From: James Bottomley
Date: Thu May 05 2016 - 18:08:22 EST


On Thu, 2016-05-05 at 22:49 +0100, Djalal Harouni wrote:
> On Thu, May 05, 2016 at 07:56:28AM -0400, James Bottomley wrote:
> > On Thu, 2016-05-05 at 08:36 +0100, Djalal Harouni wrote:
> > > On Wed, May 04, 2016 at 05:06:19PM -0400, James Bottomley wrote:
> > > > On Wed, 2016-05-04 at 16:26 +0200, Djalal Harouni wrote:
> > > > > This is version 2 of the VFS:userns support portable root
> > > > > filesystems
> > > > > RFC. Changes since version 1:
> > > > >
> > > > > * Update documentation and remove some ambiguity about the
> > > > > feature. Based on Josh Triplett comments.
> > > > > * Use a new email address to send the RFC :-)
> > > > >
> > > > >
> > > > > This RFC tries to explore how to support filesystem
> > > > > operations inside user namespace using only VFS and a per
> > > > > mount namespace solution. This allows to take advantage of
> > > > > user namespace separations without introducing any change at
> > > > > the filesystems level. All this is handled with the virtual
> > > > > view of mount namespaces.
> > > > >
> > > > >
> > > > > 1) Presentation:
> > > > > ================
> > > > >
> > > > > The main aim is to support portable root filesystems and
> > > > > allow containers, virtual machines and other cases to use the
> > > > > same root filesystem. Due to security reasons, filesystems
> > > > > can't be mounted inside user namespaces, and mounting them
> > > > > outside will not solve the problem since they will show up
> > > > > with the wrong UIDs/GIDs. Read and write operations will also
> > > > > fail and so on.
> > > > >
> > > > > The current userspace solution is to automatically chown the
> > > > > whole root filesystem before starting a container, example:
> > > > > (host) init_user_ns 1000000:1065536 => (container)
> > > > > user_ns_X1
> > > > > 0:65535
> > > > > (host) init_user_ns 2000000:2065536 => (container)
> > > > > user_ns_Y1
> > > > > 0:65535
> > > > > (host) init_user_ns 3000000:3065536 => (container)
> > > > > user_ns_Z1
> > > > > 0:65535
> > > > > ...
> > > > >
> > > > > Every time a chown is called, files are changed and so on...
> > > > > This prevents to have portable filesystems where you can
> > > > > throw anywhere and boot. Having an extra step to adapt the
> > > > > filesystem to the current mapping and persist it will not
> > > > > allow to verify its integrity, it makes snapshots and
> > > > > migration a bit harder, and probably other limitations...
> > > > >
> > > > > It seems that there are multiple ways to allow user
> > > > > namespaces combine nicely with filesystems, but none of them
> > > > > is that easy. The bind mount and pin the user namespace
> > > > > during mount time will not work, bind mounts share the same
> > > > > super block, hence you may endup working on the wrong
> > > > > vfsmount context and there is no easy way to get out of
> > > > > that...
> > > >
> > > > So this option was discussed at the recent LSF/MM summit. The
> > > > most supported suggestion was that you'd use a new internal fs
> > > > type that had a struct mount with a new superblock and would
> > > > copy the underlying inodes but substitute it's own with
> > > > modified ->getatrr/->setattr calls that did the uid shift.
> > > > In many ways it would be a remapping bind which would look
> > > > similar to overlayfs but be a lot simpler.
> > >
> > > Hmm, it's not only about ->getattr and ->setattr, you have all
> > > the other file system operations that need access too...
> >
> > Why? Or perhaps we should more cogently define the actual problem.
> > My problem is simply mounting image volumes that were created
> > with real uids at user namespace shifted uids because I'm
> > downshifting the privileged ids in the container. I actually
> > *only* need the uid/gids on the attributes shifted because that's
> > what I need to manipulate the
> >
> We need them obviously for read/write/creation... ?!

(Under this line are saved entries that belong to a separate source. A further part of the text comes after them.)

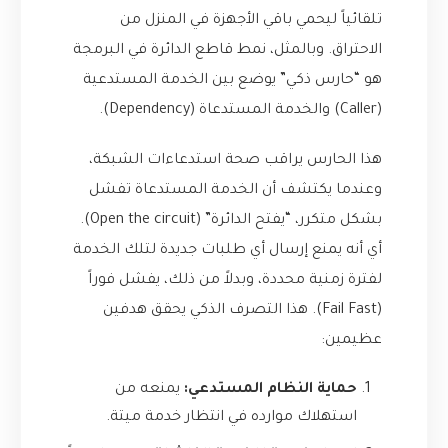
تلقائياً ليحمي باقي الأجهزة في المنزل من
الاحتراق. وبالمثل، نمط قاطع الدائرة في البرمجة
هو “حارس ذكي” يوضع بين الخدمة المستدعية
(Caller) والخدمة المستدعاة (Dependency).
هذا الحارس يراقب صحة استدعاءات الشبكة،
وعندما يكتشف أن الخدمة المستدعاة تفشل
بشكل متكرر، “يفتح الدائرة” (Open the circuit).
أي أنه يمنع إرسال أي طلبات جديدة لتلك الخدمة
لفترة زمنية محددة، وبدلاً من ذلك، يفشل فوراً
(Fail Fast). هذا التصرف الذكي يحقق هدفين
عظيمين:
حماية النظام المستدعي:
يمنعه من
استهلاك موارده في انتظار خدمة ميتة.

OK, so the way attributes are populated on an inode is via getattr.
You intercept that, you change the inode owner and group that are
installed on the inode. That means that when you list the directory,
you see the shift and the shifted uid/gid are used to check permissions
for vfs_open().

> We want to handle also stock filesystems that were never edited
> without depending on any module or third party solution, mounting
> them outside user namespaces, and access inside.

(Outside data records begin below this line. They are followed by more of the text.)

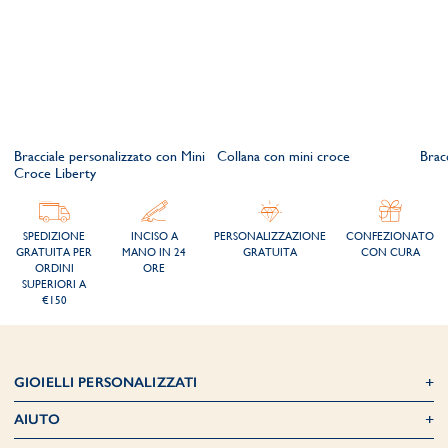
Bracciale personalizzato con Mini
Collana con mini croce
Brac
Croce Liberty
SPEDIZIONE
INCISO A
PERSONALIZZAZIONE
CONFEZIONATO
GRATUITA PER
MANO IN 24
GRATUITA
CON CURA
ORDINI
ORE
SUPERIORI A
€150
GIOIELLI PERSONALIZZATI
AIUTO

OK, but that's basically my requirements ... you didn't mention any of
the esoteric filesystem ioctls, so I assume from the below you're not
interested in shifting the uids there either?

> > volumes. I actually think that other operations, like the file
> > ioctl ones should, for security reasons, not be uid shifted. For
> > instance with xfs you could set the panic mask and error tags and
> > bring down the whole host. What extra things do you need access to
> > and why?
>
> That's why precisely I said that mounting options not *inside*
> filesystems which means on their back, and on behalf of container
> managers, etc then you are exposed to such scenarios... some virtual
> file systems can also be mounted by unprivileged, how you will deal
> with something like a bind mount on them ?
>
>
> > > which brings two points:
> > >
> > > 1) This new internal fs may end up doing what this RFC does...
> >
> > Well that was why I brought it up, yes.
>
> yes but *with* extra code! that was my point. I'm not sure we need to
> bother with any *new* internal fs type nor hack around dir, file
> operations... yet that has to be shown, defined, coded ... ?

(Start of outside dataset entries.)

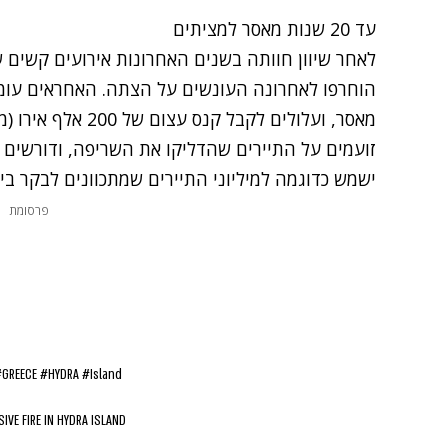
עד 20 שנות מאסר למציתים
לאחר שיוון חוותה בשנים האחרונות אירועים קשים 
זועמים על התיירים שהדליקו את השריפה, ודורשים 
ישמש כדוגמה למיליוני התיירים שמתכוונים לבקר ביו
פרסומת
#GREECE
#HYDRA
#Island
SIVE FIRE IN HYDRA ISLAND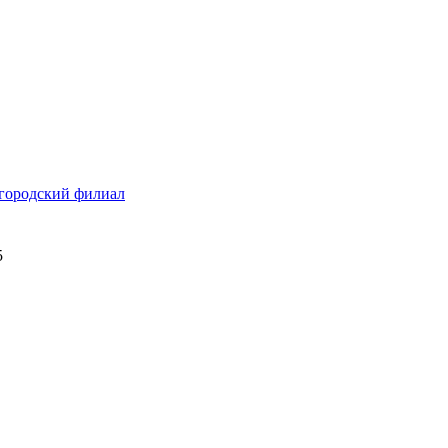
городский филиал
5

Either way requires patching the kernel. The question I was asking is
is it better to confine the patch to a new fs type or directly change
the vfs.

> > > 2) or by quoting "new internal fs + its own super block + copy
> > > underlying inodes..." it seems like another overlayfs where you
> > > also need some decisions to copy what, etc. So, will this be
> > > really that light compared to current overlayfs ? not to mention
> > > that you need to hook up basically the same logic or something
> > > else inside overlayfs..
> >
> > OK, so forget overlayfs, perhaps that was a bad example. It's like
> > a uid shifting bind. The way it works is to use shadow inodes
> > (unlike bind, but because you have to intercept the operations, so
> > it's not a simple subtree operation) but there's no file copying.
> > The shadow points to the real inode.
>
> For that you need a super block struct for every mount... now if you
> also need a new internal fs + super block + shadowing inodes... it
> seems like you are going into overlayfs direction...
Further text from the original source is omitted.